À l’origine, la notion de corps mystique désigne l’hostie du sacrement ; mais depuis le XIIe siècle, nous indique l’auteur, l’Église se désigne elle-même comme un corpus mysticum. En un mot, les autorités théologiques soutinrent qu’en plus de son corps individuel, le Christ possède un corps collectif, un corps mystique incarné par l’Église (dont la tête n’est autre que le Christ lui-même). Sécularisée sous l’impulsion de l’Église, l’idée de corps mystique fut de moins en moins mystique, devenant quasi synonyme de « corps politique ».

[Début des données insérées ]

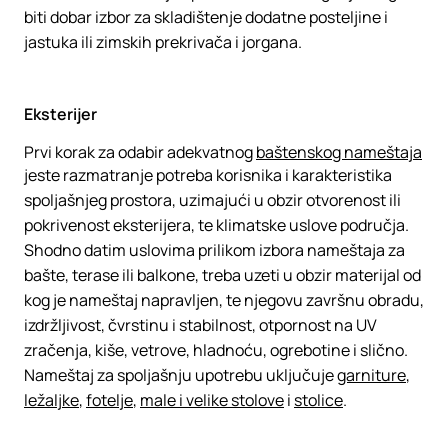
biti dobar izbor za skladištenje dodatne posteljine i
jastuka ili zimskih prekrivača i jorgana.
Eksterijer
Prvi korak za odabir adekvatnog
baštenskog nameštaja
jeste razmatranje potreba korisnika i karakteristika
spoljašnjeg prostora, uzimajući u obzir otvorenost ili
pokrivenost eksterijera, te klimatske uslove područja.
Shodno datim uslovima prilikom izbora nameštaja za
bašte, terase ili balkone, treba uzeti u obzir materijal od
kog je nameštaj napravljen, te njegovu završnu obradu,
izdržljivost, čvrstinu i stabilnost, otpornost na UV
zračenja, kiše, vetrove, hladnoću, ogrebotine i slično.
Nameštaj za spoljašnju upotrebu uključuje
garniture
,
ležaljke
,
fotelje
,
male i velike stolove
i
stolice
.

Il n’en fallut pas plus pour que l’État, en quête de sa propre sacralisation, se l’attribua à son avantage. C’est ainsi que le Prince devint la tête du corps mystique de l’État, de même que le Christ constituait la tête du corps mystique de l’Église. Kantorowicz relève dans de nombreux textes une métaphore, alors courante chez les écrivains politiques, qui évoque l’idée d’un mariage entre le souverain et son royaume. Métaphore là encore d’origine ecclésiastique : lors de son ordination, l’évêque recevait en effet un anneau épiscopal à la faveur duquel il devenait l’époux de son Église.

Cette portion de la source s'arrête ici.